In law, "a person" is any being that is capable of having rights and duties and is confined to that. Persons are of two classes only — natural persons, and legal persons. A natural person is a human being that has a capacity for rights or duties. A legal person is any thing to which the law gives a legal or fictitious existence and personality, with capacity for rights and duties. The only legal person known to our law is the corporation — the body corporate. There are other groups or associations of natural persons which the statute law recognizes and endows with some rights or duties, such as registered trade unions, but these are not corporations. [Emphasis added]
28Wilson J.A. goes on to state that in the Cummings case an unincorporated association was not covered by the definition of "person" in the legislation, stating that as a consequence the complaint ". . . should have been laid against named officers or directors of the respondent association" (at 14). The Code was then amended so that the particular situation in Cummings would have been decided differently today, but the reasoning remains the same. In Cummings, because the association was not a "legal" person recognized by law, and was not defined as a "person" under the statute, the then Code did not apply to it. Therefore, for the Code to apply to a "board of directors," as such, it must either be included under the definition of "person" in the Code (which it is not), or must otherwise be recognized as a legal person under statute law.

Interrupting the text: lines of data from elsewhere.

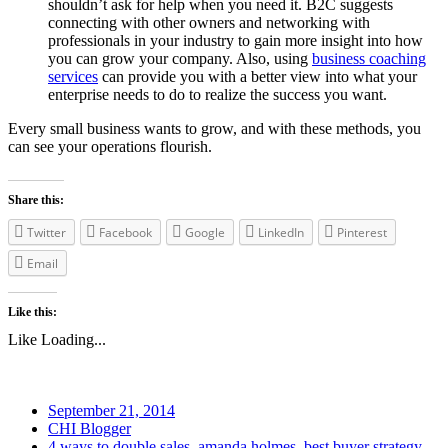
shouldn’t ask for help when you need it. B2C suggests
connecting with other owners and networking with
professionals in your industry to gain more insight into how
you can grow your company. Also, using
business coaching
services
can provide you with a better view into what your
enterprise needs to do to realize the success you want.
Every small business wants to grow, and with these methods, you
can see your operations flourish.
Share this:
Twitter
Facebook
Google
LinkedIn
Pinterest
Email
Like this:
Like
Loading...
September 21, 2014
CHI Blogger
4 ways to double sales
,
amanda holmes
,
best buyer strategy
,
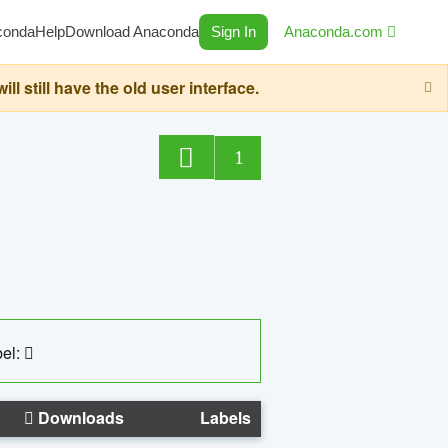
conda
Help
Download Anaconda
Sign In
Anaconda.com
still have the old user interface.
1
el:
Downloads
Labels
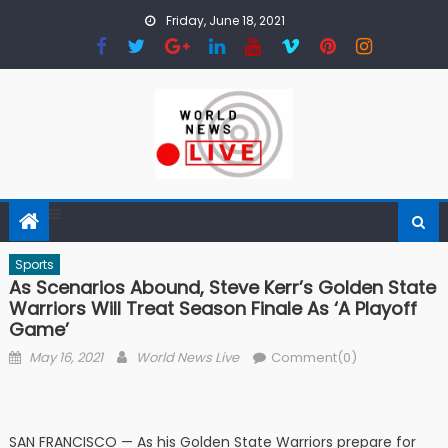
Skip to content
Friday, June 18, 2021
Sports
As Scenarios Abound, Steve Kerr’s Golden State
Warriors Will Treat Season Finale As ‘a Playoff
Game’
Posted on
Author
May 16, 2021
World News Live
Comment(0)
SAN FRANCISCO — As his Golden State Warriors prepare for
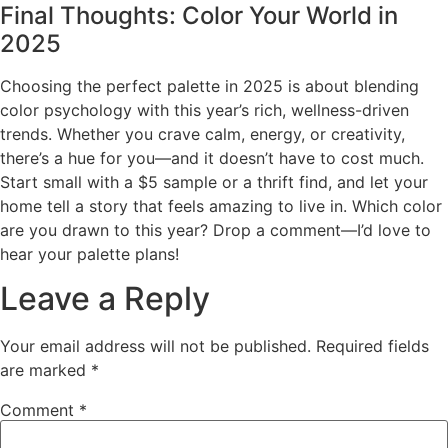
Final Thoughts: Color Your World in
2025
Choosing the perfect palette in 2025 is about blending
color psychology with this year’s rich, wellness-driven
trends. Whether you crave calm, energy, or creativity,
there’s a hue for you—and it doesn’t have to cost much.
Start small with a $5 sample or a thrift find, and let your
home tell a story that feels amazing to live in. Which color
are you drawn to this year? Drop a comment—I’d love to
hear your palette plans!
Leave a Reply
Your email address will not be published.
Required fields
are marked
*
Comment
*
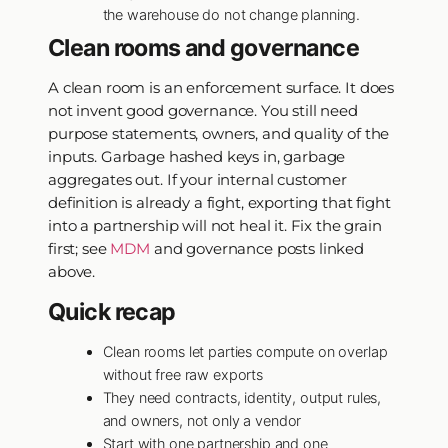
the warehouse do not change planning.
Clean rooms and governance
A clean room is an enforcement surface. It does
not invent good governance. You still need
purpose statements, owners, and quality of the
inputs. Garbage hashed keys in, garbage
aggregates out. If your internal customer
definition is already a fight, exporting that fight
into a partnership will not heal it. Fix the grain
first; see
MDM
and governance posts linked
above.
Quick recap
Clean rooms let parties compute on overlap
without free raw exports
They need contracts, identity, output rules,
and owners, not only a vendor
Start with one partnership and one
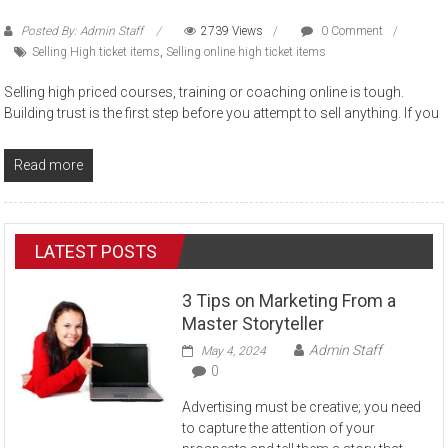
Posted By: Admin Staff
2739 Views
0 Comment
Selling High ticket items
,
Selling online high ticket items
Selling high priced courses, training or coaching online is tough.
Building trust is the first step before you attempt to sell anything. If you
Read more
LATEST POSTS
3 Tips on Marketing From a
Master Storyteller
Admin Staff
May 4, 2024
0
Advertising must be creative; you need
to capture the attention of your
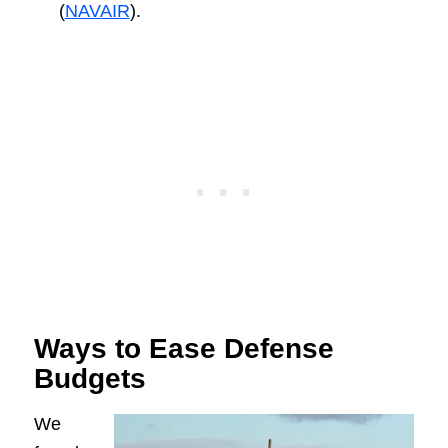
(
NAVAIR
).
Ways to Ease Defense
Budgets
We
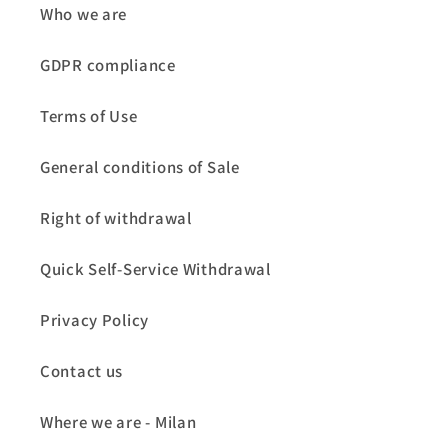
Who we are
GDPR compliance
Terms of Use
General conditions of Sale
Right of withdrawal
Quick Self-Service Withdrawal
Privacy Policy
Contact us
Where we are - Milan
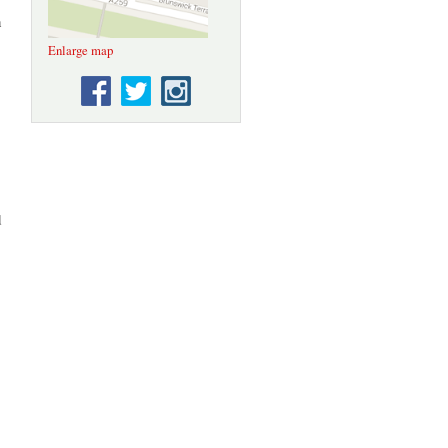
n
Enlarge map
d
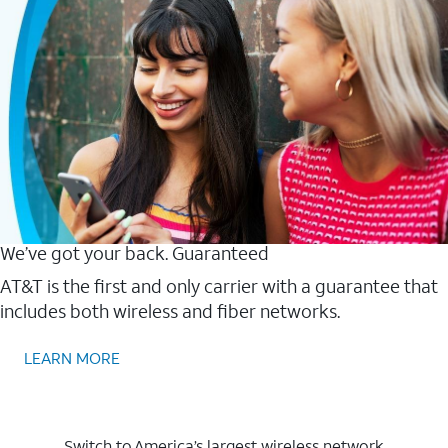
We’ve got your back. Guaranteed
AT&T is the first and only carrier with a guarantee that
includes both wireless and fiber networks.
LEARN MORE
Switch to America’s largest wireless network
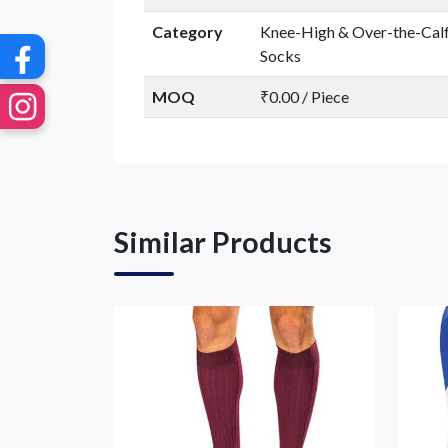
Category
Knee-High & Over-the-Cal
Socks
MOQ
₹0.00 / Piece
Similar Products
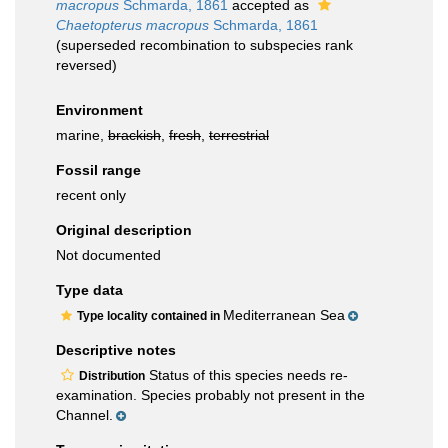
macropus
Schmarda, 1861
accepted as
Chaetopterus macropus
Schmarda, 1861
(superseded recombination to subspecies rank
reversed)
Environment
marine,
brackish
,
fresh
,
terrestrial
Fossil range
recent only
Original description
Not documented
Type data
Mediterranean Sea
Type locality contained in
Descriptive notes
Status of this species needs re-
Distribution
examination. Species probably not present in the
Channel.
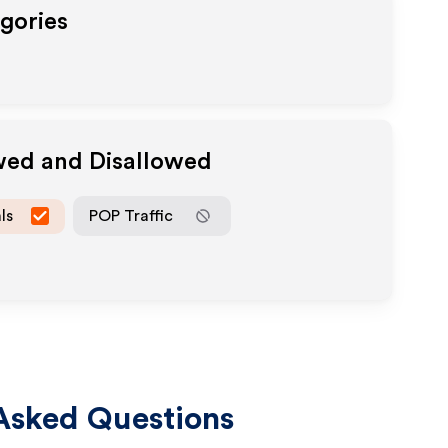
egories
owed and Disallowed
ls
POP Traffic
Asked Questions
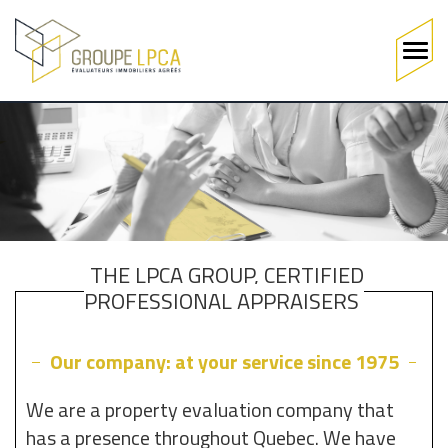
Main
navigation
Skip
to
main
content
THE LPCA GROUP, CERTIFIED
PROFESSIONAL APPRAISERS
Our company: at your service since 1975
We are a property evaluation company that
has a presence throughout Quebec. We have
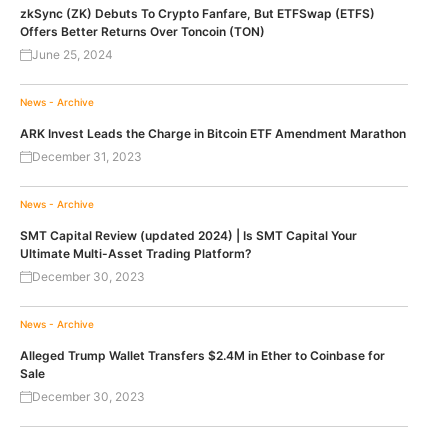
zkSync (ZK) Debuts To Crypto Fanfare, But ETFSwap (ETFS)
Offers Better Returns Over Toncoin (TON)
June 25, 2024
News - Archive
ARK Invest Leads the Charge in Bitcoin ETF Amendment Marathon
December 31, 2023
News - Archive
SMT Capital Review (updated 2024) | Is SMT Capital Your
Ultimate Multi-Asset Trading Platform?
December 30, 2023
News - Archive
Alleged Trump Wallet Transfers $2.4M in Ether to Coinbase for
Sale
December 30, 2023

29Generally, corporate law recognizes that individual directors are simply agents or legal representatives of the corporation: Automatic Self-Cleaning Filter Syndicate Co. v. Cuninghame [1906] 2 Ch. 34 at 43. Therefore, the directors of a corporation exist only as agents of the corporation, and generally speaking, third parties are dealing with the corporation itself, although the corporation must necessarily act through its real person agents, that is, its officers and employees. The board of directors, as a collectivity, is not a legal person.
30However, one must also consider the Condominium Act, R.S.O. 1980, c. 84, as amended. Section 10(3) of the Condominium Act states that the Corporations Act does not apply to a condominium corporation. Section 14(5) states that the condominium corporation may be sued. Section 15(1) states that the board of directors shall manage the corporation. Section 24(1) states that each individual director shall exercise his duties honestly and in good faith. These provisions parallel similar ones to be found in general corporation statutes. See, for example, sections 14(1)(b), 120, 130, and 142, Ontario Business Corporations Act, R.S.O. 1980, c. 54. Neither the Business Corporations Act nor the Condominium Act creates a legal person out of the board of directors.
31For the reasons, given, the motions of the respondents are denied, except that "Board of Directors" is deleted as a party where so named as a respondent in the complaints.